17. One In A Million

34.1K 1.6K 74
                                    


"Do whatever you want."

Dengan pikiran penuh amarah Dean berbalik, meninggalkan Elva yang masih menangis. Pria itu terlalu kalut dengan segala emosi yang terpendam. Bahkan hatinya terasa nyeri ketika mendengar keraguan yang jelas diucapkan oleh Elva pada dirinya.

Kamu egois, katanya. Yang benar saja, kalau dilihat darimanapun seseorang yang harus diberi apreasi adalah dirinya yang mau bersabar dengan tingkah laku menyedihkan wanita itu. Lalu apa balasan untuknya?

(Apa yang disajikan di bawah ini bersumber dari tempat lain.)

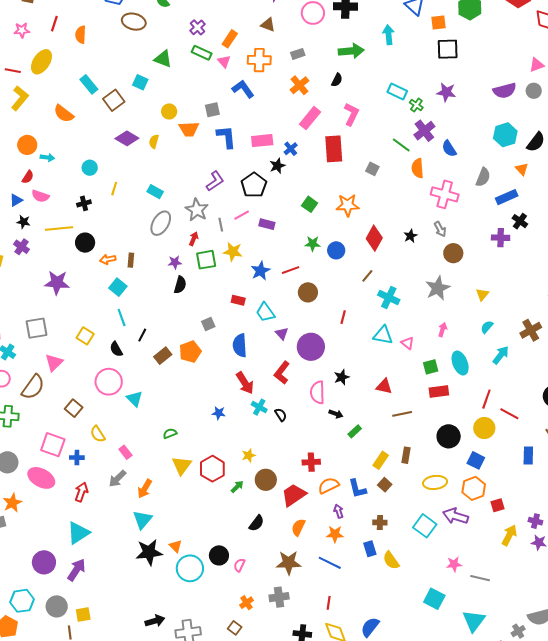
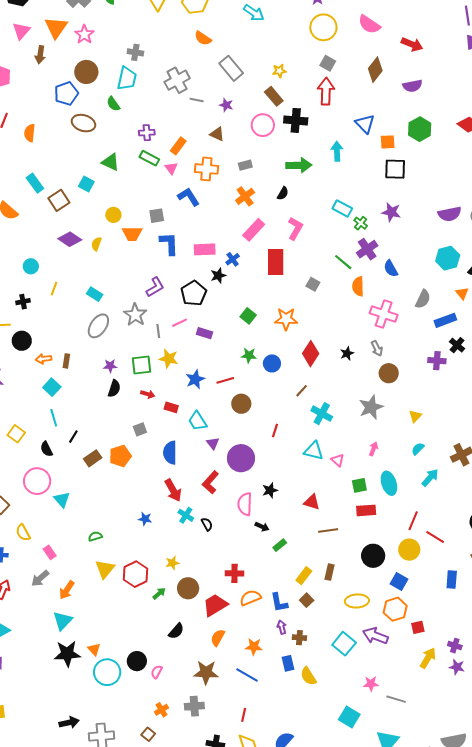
purple cross: (198, 27) -> (147, 133), turned 35
red arrow: (194, 239) -> (148, 394), moved, turned 80
purple arrow: (339, 511) -> (282, 627), moved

Mungkin pada awalnya ini memang salah Dean, tanpa berpikir panjang mengatakan secara tidak langsung untuk menikah dengan Elva. Bahkan pria itu merasa sangat bersalah karena membuat wanita itu melamun seharian meski sudah mencoba menutupinya. Karena bagaimana pun usaha Dean menarik perhatian Elva, tetap saja wanita itu selalu tenggelam dalam pikiran yang membuat mereka bertengkar seperti sekarang.

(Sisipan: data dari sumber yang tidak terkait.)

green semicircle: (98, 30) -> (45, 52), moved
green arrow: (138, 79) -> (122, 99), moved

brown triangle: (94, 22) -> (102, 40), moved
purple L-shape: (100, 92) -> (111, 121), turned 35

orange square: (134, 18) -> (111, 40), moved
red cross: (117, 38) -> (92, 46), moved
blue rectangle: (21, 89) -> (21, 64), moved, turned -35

Tapi sungguh, tidak seharusnya wanita itu mengucapkan kalimat yang akhirnya juga menyakiti Dean. Seolah semua ketulusan yang Dean beri selama ini pada Elva serasa percuma, seolah Dean tidak memiliki arti apa-apa untuk wanita itu.

Do you love me?

Dean menggretakkan giginya ketika suara lirih Elva mengiang di kepalanya, membuat hatinya yang memanas kembali terasa sakit karena diremas kuat. Kenapa wanita itu bisa menanyakan hal yang bahkan tidak terpikirkan Dean sama sekali?

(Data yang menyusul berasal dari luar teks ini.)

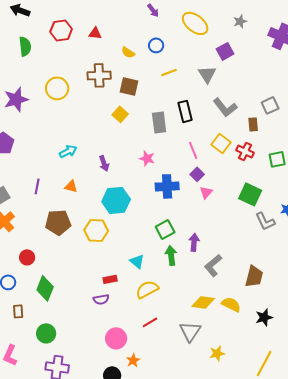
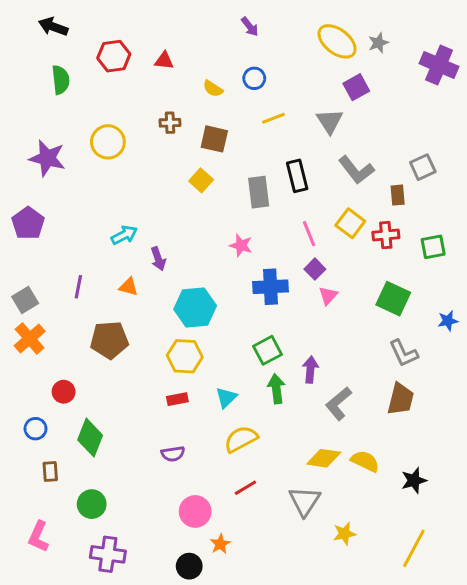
yellow ellipse: (195, 23) -> (337, 41), moved
brown cross: (99, 75) -> (170, 123), size x0.6
purple star: (16, 99) -> (47, 158), turned 30
red cross: (245, 151) -> (386, 235), turned -30
purple arrow: (104, 163) -> (158, 259), moved
gray L-shape: (265, 221) -> (404, 353), moved
yellow hexagon: (96, 230) -> (185, 356), moved
cyan triangle: (137, 261) -> (226, 398), turned 35
brown trapezoid: (254, 276) -> (401, 399), moved
red rectangle: (110, 279) -> (177, 399), moved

Apa yang Dean lakukan selama ini setidaknya cukup membuktikan, bagaimana perasaannya terhadap Elva. Lagipula bagi Dean, mengatakan cinta tidak segampang yang dikira, mungkin mulutnya bisa bekata cinta iya tapi hati berkata lain. Dean bukan tipe pria yang akan mengatakan cinta, jika ia tidak bisa benar-benar mengartikan dalam arti sesungguhnya. Bagi Dean, cukup dengan bertahan dengan Elva sampai saat ini saja sudah menjadi bukti bahwa perasaan itu ada.

Tapi sepertinya pikiran Elva terlalu rumit dan sempit—atau memang ia menginginkannya seperti itu. Sehingga Elva tidak menyadari perasaan Dean padanya. Atau mungkin wanita itu sudah tahu, tapi hanya ingin Dean untuk mengatakannya?

Kamu tahu ada yang nggak beres sama aku, hidup aku dan mental aku, kenapa kamu masih tetap diam? Katanya lagi. Ya, Dean tahu, sangat tahu. Malah seharusnya kewarasannya yang dipertanyakan karena masih mau menerima seorang dengan gangguan mental.

Dean menghentikan langkahnya, merasa bahwa ia sudah terlalu jauh berjalan. Kemudian ia berbalik, melihat punggung Elva yang berada di kerumunan banyak orang—berjalan menjauhinya. Kakinya hendak melangkah untuk mengejar wanita itu, tapi lagi-lagi emosi masih penuh menguasai diri Dean.

"Masa bodo. Kita lihat siapa yang paling lama bertahan untuk diam-diaman," desis Dean, "Mungkin wanita itu lupa kalau dirinya sedang berada di Negara orang lain, nggak mungkin dia bisa menemukan jalan pulang tanpa bantuan seseorang. Cepat atau lambat seseorang yang akan kalah dan mencari aku adalah kamu."

People change, yan.

Dean mendengus berusaha mensugesti otaknya, "Dasar wanita bodoh. Dia pikir dia segalanya, mengira aku nggak bisa tanpa dirinya. Oh, lihat saja, setelah ini aku akan menggunakan waktu libur yang tersisa untuk mencari wanita yang lebih baik daripada kamu.". Pria itu kembali berbalik, berjalan berlawanan arah dengan wanita itu. Toh, bukan dia yang memulai pertengkaran ini, Elva yang salah karena mengatakan Dean egois. Sedangkan wanita itu tidak pernah sadar bahwa Dean benar-benar sedang berusaha memperbaiki wanita itu.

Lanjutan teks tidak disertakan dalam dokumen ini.